(Extracted data entries)
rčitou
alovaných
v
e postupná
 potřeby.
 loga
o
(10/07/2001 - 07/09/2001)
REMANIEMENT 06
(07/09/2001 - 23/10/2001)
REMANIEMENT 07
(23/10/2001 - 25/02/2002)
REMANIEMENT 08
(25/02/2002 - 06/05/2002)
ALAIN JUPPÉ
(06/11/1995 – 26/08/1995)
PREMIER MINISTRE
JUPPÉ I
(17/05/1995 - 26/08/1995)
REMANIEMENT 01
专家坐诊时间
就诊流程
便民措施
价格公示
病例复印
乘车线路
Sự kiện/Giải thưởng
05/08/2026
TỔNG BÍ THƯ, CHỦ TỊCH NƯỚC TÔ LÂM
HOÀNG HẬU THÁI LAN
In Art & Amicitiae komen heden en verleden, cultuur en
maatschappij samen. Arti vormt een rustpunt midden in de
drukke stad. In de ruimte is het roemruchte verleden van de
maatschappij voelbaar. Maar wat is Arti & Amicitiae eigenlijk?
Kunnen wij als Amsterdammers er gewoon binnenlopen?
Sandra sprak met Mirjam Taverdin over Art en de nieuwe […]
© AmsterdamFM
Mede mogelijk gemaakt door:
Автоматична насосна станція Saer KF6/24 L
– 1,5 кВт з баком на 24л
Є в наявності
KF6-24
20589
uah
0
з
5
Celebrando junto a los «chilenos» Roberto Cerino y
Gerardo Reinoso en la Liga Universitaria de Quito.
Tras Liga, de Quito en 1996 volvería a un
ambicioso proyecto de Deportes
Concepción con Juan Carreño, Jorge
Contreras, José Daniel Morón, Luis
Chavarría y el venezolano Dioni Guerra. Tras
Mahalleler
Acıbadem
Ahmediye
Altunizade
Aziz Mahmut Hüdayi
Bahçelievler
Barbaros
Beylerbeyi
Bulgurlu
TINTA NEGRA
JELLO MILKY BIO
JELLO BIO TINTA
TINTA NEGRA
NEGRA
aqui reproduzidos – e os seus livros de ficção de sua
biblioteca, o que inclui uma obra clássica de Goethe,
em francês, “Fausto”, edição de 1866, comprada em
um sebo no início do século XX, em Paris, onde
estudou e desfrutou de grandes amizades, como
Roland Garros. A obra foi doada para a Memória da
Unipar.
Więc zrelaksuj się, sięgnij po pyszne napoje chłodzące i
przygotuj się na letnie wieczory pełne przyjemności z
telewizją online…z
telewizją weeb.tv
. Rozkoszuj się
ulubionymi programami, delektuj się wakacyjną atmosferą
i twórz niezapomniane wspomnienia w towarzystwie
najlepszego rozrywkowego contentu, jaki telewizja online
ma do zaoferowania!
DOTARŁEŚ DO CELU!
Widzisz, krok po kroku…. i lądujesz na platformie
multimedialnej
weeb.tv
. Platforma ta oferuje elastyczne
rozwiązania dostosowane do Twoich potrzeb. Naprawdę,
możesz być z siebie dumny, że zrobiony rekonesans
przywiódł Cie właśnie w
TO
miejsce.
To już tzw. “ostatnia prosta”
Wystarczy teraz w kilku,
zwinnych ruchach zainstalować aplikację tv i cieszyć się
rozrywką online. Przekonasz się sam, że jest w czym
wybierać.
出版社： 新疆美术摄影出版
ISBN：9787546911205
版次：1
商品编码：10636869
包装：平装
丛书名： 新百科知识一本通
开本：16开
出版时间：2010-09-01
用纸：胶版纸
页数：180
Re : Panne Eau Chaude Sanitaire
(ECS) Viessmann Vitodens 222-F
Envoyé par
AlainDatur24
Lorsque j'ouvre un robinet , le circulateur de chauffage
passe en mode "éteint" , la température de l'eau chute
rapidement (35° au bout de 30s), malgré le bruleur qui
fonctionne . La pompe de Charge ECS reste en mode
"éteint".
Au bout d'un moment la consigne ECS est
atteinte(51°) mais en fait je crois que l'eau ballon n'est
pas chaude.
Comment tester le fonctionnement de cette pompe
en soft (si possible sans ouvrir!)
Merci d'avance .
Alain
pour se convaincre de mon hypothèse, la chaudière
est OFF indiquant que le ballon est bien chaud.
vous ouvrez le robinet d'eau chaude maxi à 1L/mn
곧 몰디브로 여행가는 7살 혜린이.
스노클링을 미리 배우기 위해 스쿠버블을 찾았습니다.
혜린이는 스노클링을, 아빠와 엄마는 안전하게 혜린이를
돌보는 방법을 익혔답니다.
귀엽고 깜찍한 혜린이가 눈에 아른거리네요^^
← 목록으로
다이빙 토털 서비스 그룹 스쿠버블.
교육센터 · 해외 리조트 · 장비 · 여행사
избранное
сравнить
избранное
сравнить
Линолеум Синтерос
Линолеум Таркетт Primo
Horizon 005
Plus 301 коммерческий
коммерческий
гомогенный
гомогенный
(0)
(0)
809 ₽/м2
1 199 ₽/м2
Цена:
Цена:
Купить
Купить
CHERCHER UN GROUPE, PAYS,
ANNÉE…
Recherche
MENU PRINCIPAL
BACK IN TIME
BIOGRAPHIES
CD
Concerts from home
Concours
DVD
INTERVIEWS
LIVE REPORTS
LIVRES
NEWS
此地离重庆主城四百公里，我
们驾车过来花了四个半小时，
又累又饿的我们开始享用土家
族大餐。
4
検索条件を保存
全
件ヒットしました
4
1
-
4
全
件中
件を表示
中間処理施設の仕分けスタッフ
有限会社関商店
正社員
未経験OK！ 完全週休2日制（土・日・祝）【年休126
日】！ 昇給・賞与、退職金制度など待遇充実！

Instructions for the task » Transcribe every entry exactly.

Expected answer »
rčitou
alovaných
v
e postupná
 potřeby.
 loga
o
(10/07/2001 - 07/09/2001)
REMANIEMENT 06
(07/09/2001 - 23/10/2001)
REMANIEMENT 07
(23/10/2001 - 25/02/2002)
REMANIEMENT 08
(25/02/2002 - 06/05/2002)
ALAIN JUPPÉ
(06/11/1995 – 26/08/1995)
PREMIER MINISTRE
JUPPÉ I
(17/05/1995 - 26/08/1995)
REMANIEMENT 01
专家坐诊时间
就诊流程
便民措施
价格公示
病例复印
乘车线路
Sự kiện/Giải thưởng
05/08/2026
TỔNG BÍ THƯ, CHỦ TỊCH NƯỚC TÔ LÂM
HOÀNG HẬU THÁI LAN
In Art & Amicitiae komen heden en verleden, cultuur en
maatschappij samen. Arti vormt een rustpunt midden in de
drukke stad. In de ruimte is het roemruchte verleden van de
maatschappij voelbaar. Maar wat is Arti & Amicitiae eigenlijk?
Kunnen wij als Amsterdammers er gewoon binnenlopen?
Sandra sprak met Mirjam Taverdin over Art en de nieuwe […]
© AmsterdamFM
Mede mogelijk gemaakt door:
Автоматична насосна станція Saer KF6/24 L
– 1,5 кВт з баком на 24л
Є в наявності
KF6-24
20589
uah
0
з
5
Celebrando junto a los «chilenos» Roberto Cerino y
Gerardo Reinoso en la Liga Universitaria de Quito.
Tras Liga, de Quito en 1996 volvería a un
ambicioso proyecto de Deportes
Concepción con Juan Carreño, Jorge
Contreras, José Daniel Morón, Luis
Chavarría y el venezolano Dioni Guerra. Tras
Mahalleler
Acıbadem
Ahmediye
Altunizade
Aziz Mahmut Hüdayi
Bahçelievler
Barbaros
Beylerbeyi
Bulgurlu
TINTA NEGRA
JELLO MILKY BIO
JELLO BIO TINTA
TINTA NEGRA
NEGRA
aqui reproduzidos – e os seus livros de ficção de sua
biblioteca, o que inclui uma obra clássica de Goethe,
em francês, “Fausto”, edição de 1866, comprada em
um sebo no início do século XX, em Paris, onde
estudou e desfrutou de grandes amizades, como
Roland Garros. A obra foi doada para a Memória da
Unipar.
Więc zrelaksuj się, sięgnij po pyszne napoje chłodzące i
przygotuj się na letnie wieczory pełne przyjemności z
telewizją online…z
telewizją weeb.tv
. Rozkoszuj się
ulubionymi programami, delektuj się wakacyjną atmosferą
i twórz niezapomniane wspomnienia w towarzystwie
najlepszego rozrywkowego contentu, jaki telewizja online
ma do zaoferowania!
DOTARŁEŚ DO CELU!
Widzisz, krok po kroku…. i lądujesz na platformie
multimedialnej
weeb.tv
. Platforma ta oferuje elastyczne
rozwiązania dostosowane do Twoich potrzeb. Naprawdę,
możesz być z siebie dumny, że zrobiony rekonesans
przywiódł Cie właśnie w
TO
miejsce.
To już tzw. “ostatnia prosta”
Wystarczy teraz w kilku,
zwinnych ruchach zainstalować aplikację tv i cieszyć się
rozrywką online. Przekonasz się sam, że jest w czym
wybierać.
出版社： 新疆美术摄影出版
ISBN：9787546911205
版次：1
商品编码：10636869
包装：平装
丛书名： 新百科知识一本通
开本：16开
出版时间：2010-09-01
用纸：胶版纸
页数：180
Re : Panne Eau Chaude Sanitaire
(ECS) Viessmann Vitodens 222-F
Envoyé par
AlainDatur24
Lorsque j'ouvre un robinet , le circulateur de chauffage
passe en mode "éteint" , la température de l'eau chute
rapidement (35° au bout de 30s), malgré le bruleur qui
fonctionne . La pompe de Charge ECS reste en mode
"éteint".
Au bout d'un moment la consigne ECS est
atteinte(51°) mais en fait je crois que l'eau ballon n'est
pas chaude.
Comment tester le fonctionnement de cette pompe
en soft (si possible sans ouvrir!)
Merci d'avance .
Alain
pour se convaincre de mon hypothèse, la chaudière
est OFF indiquant que le ballon est bien chaud.
vous ouvrez le robinet d'eau chaude maxi à 1L/mn
곧 몰디브로 여행가는 7살 혜린이.
스노클링을 미리 배우기 위해 스쿠버블을 찾았습니다.
혜린이는 스노클링을, 아빠와 엄마는 안전하게 혜린이를
돌보는 방법을 익혔답니다.
귀엽고 깜찍한 혜린이가 눈에 아른거리네요^^
← 목록으로
다이빙 토털 서비스 그룹 스쿠버블.
교육센터 · 해외 리조트 · 장비 · 여행사
избранное
сравнить
избранное
сравнить
Линолеум Синтерос
Линолеум Таркетт Primo
Horizon 005
Plus 301 коммерческий
коммерческий
гомогенный
гомогенный
(0)
(0)
809 ₽/м2
1 199 ₽/м2
Цена:
Цена:
Купить
Купить
CHERCHER UN GROUPE, PAYS,
ANNÉE…
Recherche
MENU PRINCIPAL
BACK IN TIME
BIOGRAPHIES
CD
Concerts from home
Concours
DVD
INTERVIEWS
LIVE REPORTS
LIVRES
NEWS
此地离重庆主城四百公里，我
们驾车过来花了四个半小时，
又累又饿的我们开始享用土家
族大餐。
4
検索条件を保存
全
件ヒットしました
4
1
-
4
全
件中
件を表示
中間処理施設の仕分けスタッフ
有限会社関商店
正社員
未経験OK！ 完全週休2日制（土・日・祝）【年休126
日】！ 昇給・賞与、退職金制度など待遇充実！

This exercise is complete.